Tesco is in hot water with trading standards officials over out-of-date-pricing on some products

Tesco is being forced to check display prices across its 3,500 UK stores after a BBC investigation uncovered on-shelf promotions that were months out of date.

The retailer ordered the large-scale checks after an undercover reporter for the BBC Inside Out programme, due to be screened tonight, discovered misleading promotional offers at two-thirds of stores visited.

The reporter was overcharged in 33 of the 50 stores due to a raft of marked promotions that were out of date and no longer valid at the checkout.

Although the supermarket honoured the discount if a shopper noticed it had not been applied, trading standards officials said that it was unknown how many had not checked and could have been left out of pocket.

Some stores failed to remove out-of-date labels on the shelves even after reporters pointed out the discrepancies to staff.

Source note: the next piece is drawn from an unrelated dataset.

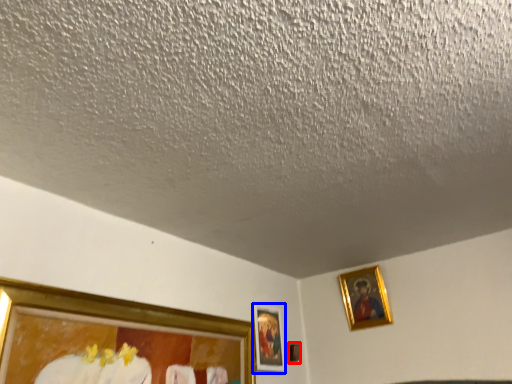 Question: Which point is closer to the camera, picture frame (highlighted by a red box) or picture frame (highlighted by a blue box)?

Choices:
 (A) picture frame
 (B) picture frame

Answer: (B) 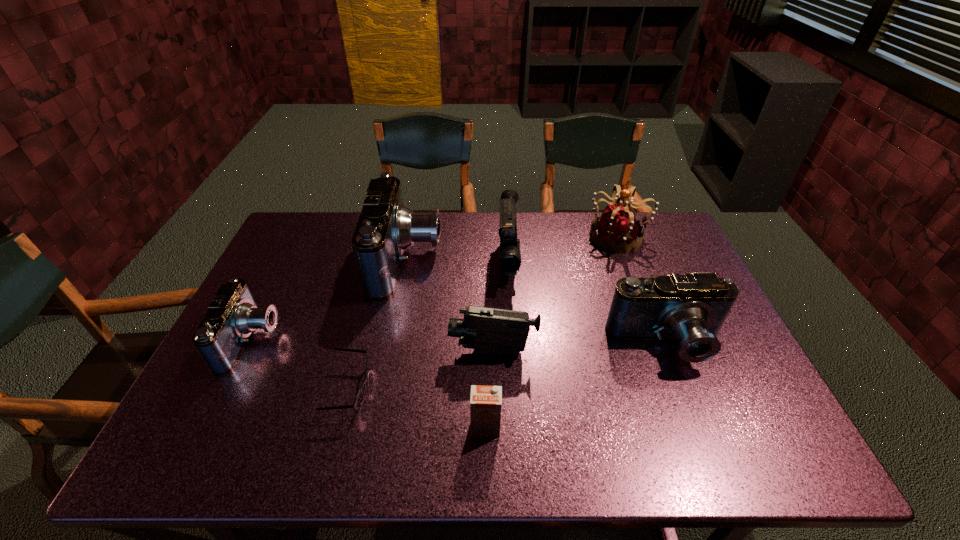 Find the location of a particular element. black spectacles is located at coordinates (359, 398).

One Tesco Express outlet in Birmingham repeatedly failed to remove inaccurate labels showing produce as on offer for more than month after the problem was brought to their attention.

Martin Fisher of the Chartered Trading Standards Institute said such errors could break consumer protection laws under Unfair Trading Regulations 2008, the BBC reported, particularly if the stores failed to rectify the error.

“That is very bad. It’s pretty basic that if one customer has shown something wrong then it’s put right to stop other customers being misled,” added Fisher.

Supermarkets have previously come under fire from consumer watchdog Which? for multibuy deals that don’t save money, and Tesco admitted it had ordered a UK-wide operation to check there were no more cases. It has asked colleagues to “re-focus” on ensuring price and labelling routines and putting a duty manager in charge of all price labelling complaints to make sure it acts immediately if problems are found.

A spokesman said: “We take great care to deliver clear and accurate price labels for our customers so they can make informed decisions on the products they buy. We are disappointed that errors occurred and will be working with the stores involved to reinforce our responsibilities to our customers.”

The investigation will air on BBC1 at 7.30pm tonight.